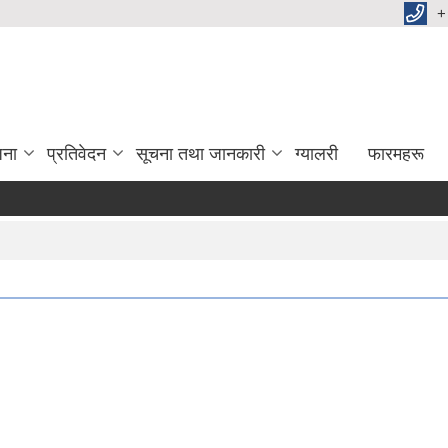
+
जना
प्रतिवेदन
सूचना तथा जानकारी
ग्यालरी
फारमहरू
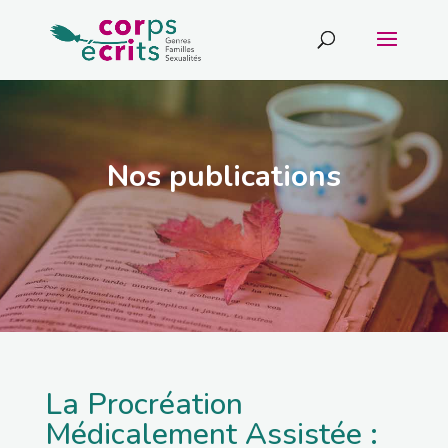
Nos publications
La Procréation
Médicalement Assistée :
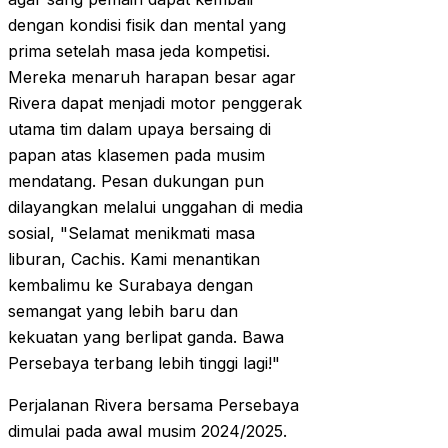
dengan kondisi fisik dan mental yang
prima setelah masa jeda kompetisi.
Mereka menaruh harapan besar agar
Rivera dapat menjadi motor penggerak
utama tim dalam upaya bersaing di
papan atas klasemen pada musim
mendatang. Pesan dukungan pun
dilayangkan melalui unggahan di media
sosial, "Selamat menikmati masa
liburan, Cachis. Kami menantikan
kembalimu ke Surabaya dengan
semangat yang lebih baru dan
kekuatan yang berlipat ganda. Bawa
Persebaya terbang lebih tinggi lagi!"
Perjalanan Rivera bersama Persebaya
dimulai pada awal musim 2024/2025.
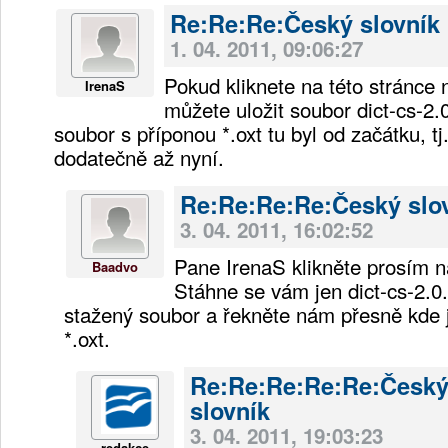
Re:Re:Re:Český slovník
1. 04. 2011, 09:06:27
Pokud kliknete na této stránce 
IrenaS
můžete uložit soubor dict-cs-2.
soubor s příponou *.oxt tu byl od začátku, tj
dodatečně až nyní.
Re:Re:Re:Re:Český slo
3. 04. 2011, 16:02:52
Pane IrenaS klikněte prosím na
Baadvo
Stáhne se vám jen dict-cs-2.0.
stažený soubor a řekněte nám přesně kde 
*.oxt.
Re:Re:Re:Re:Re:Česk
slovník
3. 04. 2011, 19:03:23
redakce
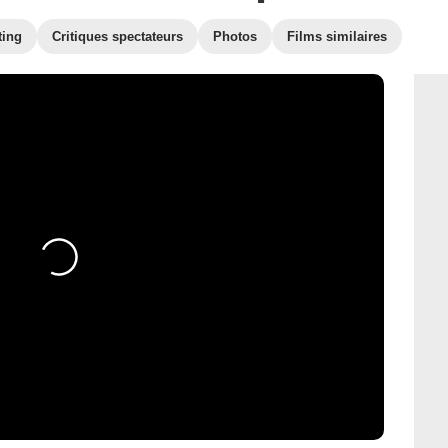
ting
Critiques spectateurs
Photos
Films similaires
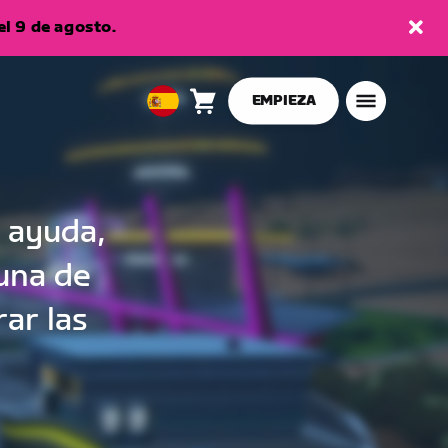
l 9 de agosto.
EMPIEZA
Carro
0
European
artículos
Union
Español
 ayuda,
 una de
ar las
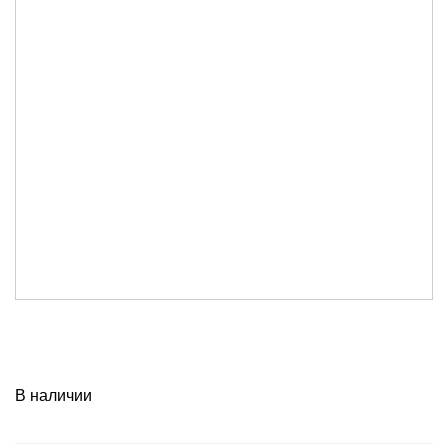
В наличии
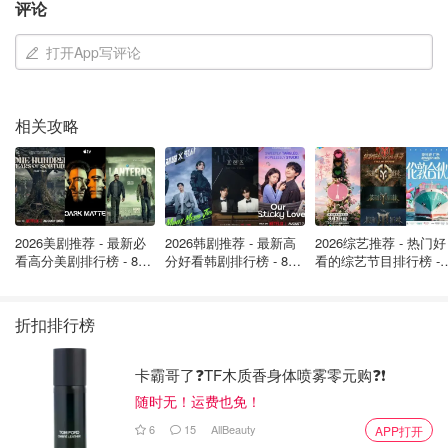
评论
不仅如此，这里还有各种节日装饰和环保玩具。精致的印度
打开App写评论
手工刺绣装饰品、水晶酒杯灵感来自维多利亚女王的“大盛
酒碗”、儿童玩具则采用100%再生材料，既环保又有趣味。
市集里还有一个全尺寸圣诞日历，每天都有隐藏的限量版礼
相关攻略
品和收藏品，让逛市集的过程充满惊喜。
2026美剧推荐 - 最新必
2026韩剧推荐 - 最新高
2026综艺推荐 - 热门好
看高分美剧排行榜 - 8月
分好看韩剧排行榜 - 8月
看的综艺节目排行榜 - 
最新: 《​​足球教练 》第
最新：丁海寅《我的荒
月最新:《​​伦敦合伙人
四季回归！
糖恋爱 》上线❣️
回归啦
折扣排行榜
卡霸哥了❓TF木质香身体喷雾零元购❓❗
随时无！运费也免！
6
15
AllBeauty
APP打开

--

EXERCISE INSTRUCTIONS: Write out the records once more, word for word, though without the pictures they contain.

EXPECTED OUTPUT:
+
जना
प्रतिवेदन
सूचना तथा जानकारी
ग्यालरी
फारमहरू
Nos publications
La Procréation
Médicalement Assistée :
dengan kondisi fisik dan mental yang
prima setelah masa jeda kompetisi.
Mereka menaruh harapan besar agar
Rivera dapat menjadi motor penggerak
utama tim dalam upaya bersaing di
papan atas klasemen pada musim
mendatang. Pesan dukungan pun
dilayangkan melalui unggahan di media
sosial, "Selamat menikmati masa
liburan, Cachis. Kami menantikan
kembalimu ke Surabaya dengan
semangat yang lebih baru dan
kekuatan yang berlipat ganda. Bawa
Persebaya terbang lebih tinggi lagi!"
Perjalanan Rivera bersama Persebaya
dimulai pada awal musim 2024/2025.
Re:Re:Re:Český slovník
1. 04. 2011, 09:06:27
Pokud kliknete na této stránce 
IrenaS
můžete uložit soubor dict-cs-2.
soubor s příponou *.oxt tu byl od začátku, tj
dodatečně až nyní.
Re:Re:Re:Re:Český slo
3. 04. 2011, 16:02:52
Pane IrenaS klikněte prosím na
Baadvo
Stáhne se vám jen dict-cs-2.0.
stažený soubor a řekněte nám přesně kde 
*.oxt.
Re:Re:Re:Re:Re:Česk
slovník
3. 04. 2011, 19:03:23
redakce
ting
Critiques spectateurs
Photos
Films similaires
l 9 de agosto.
EMPIEZA
Carro
0
European
artículos
Union
Español
 ayuda,
 una de
ar las
В наличии
评论
不仅如此，这里还有各种节日装饰和环保玩具。精致的印度
打开App写评论
手工刺绣装饰品、水晶酒杯灵感来自维多利亚女王的“大盛
酒碗”、儿童玩具则采用100%再生材料，既环保又有趣味。
市集里还有一个全尺寸圣诞日历，每天都有隐藏的限量版礼
相关攻略
品和收藏品，让逛市集的过程充满惊喜。
2026美剧推荐 - 最新必
2026韩剧推荐 - 最新高
2026综艺推荐 - 热门好
看高分美剧排行榜 - 8月
分好看韩剧排行榜 - 8月
看的综艺节目排行榜 - 
最新: 《​​足球教练 》第
最新：丁海寅《我的荒
月最新:《​​伦敦合伙人
四季回归！
糖恋爱 》上线❣️
回归啦
折扣排行榜
卡霸哥了❓TF木质香身体喷雾零元购❓❗
随时无！运费也免！
6
15
AllBeauty
APP打开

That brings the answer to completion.